# [DATASET]
========
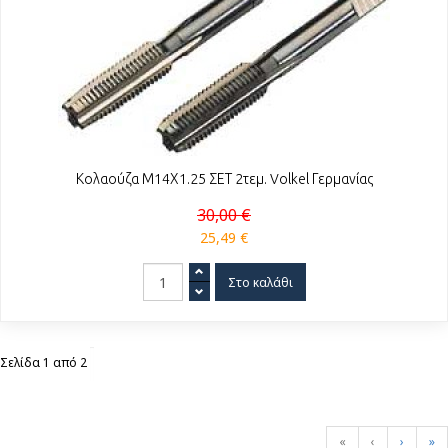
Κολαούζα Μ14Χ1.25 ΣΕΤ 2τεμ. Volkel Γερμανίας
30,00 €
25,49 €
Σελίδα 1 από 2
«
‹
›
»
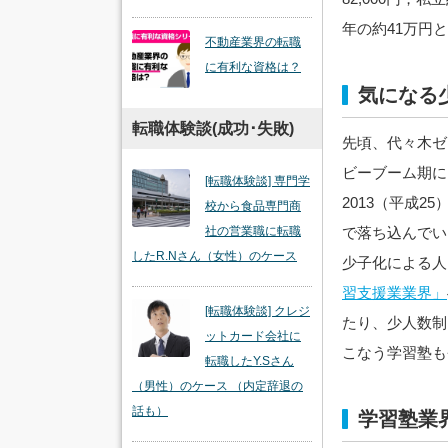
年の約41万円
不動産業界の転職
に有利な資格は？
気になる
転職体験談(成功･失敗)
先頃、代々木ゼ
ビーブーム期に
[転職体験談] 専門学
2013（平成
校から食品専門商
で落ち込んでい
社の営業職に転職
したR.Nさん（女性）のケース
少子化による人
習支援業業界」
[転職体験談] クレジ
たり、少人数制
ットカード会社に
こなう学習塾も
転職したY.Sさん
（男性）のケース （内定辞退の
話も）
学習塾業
========
Return each record as written, minus its images.

# [RESPONSE BELOW]
Κολαούζα Μ14Χ1.25 ΣΕΤ 2τεμ. Volkel Γερμανίας
30,00 €
25,49 €
Σελίδα 1 από 2
«
‹
›
»
年の約41万円
不動産業界の転職
に有利な資格は？
気になる
転職体験談(成功･失敗)
先頃、代々木ゼ
ビーブーム期に
[転職体験談] 専門学
2013（平成
校から食品専門商
で落ち込んでい
社の営業職に転職
したR.Nさん（女性）のケース
少子化による人
習支援業業界」
[転職体験談] クレジ
たり、少人数制
ットカード会社に
こなう学習塾も
転職したY.Sさん
（男性）のケース （内定辞退の
話も）
学習塾業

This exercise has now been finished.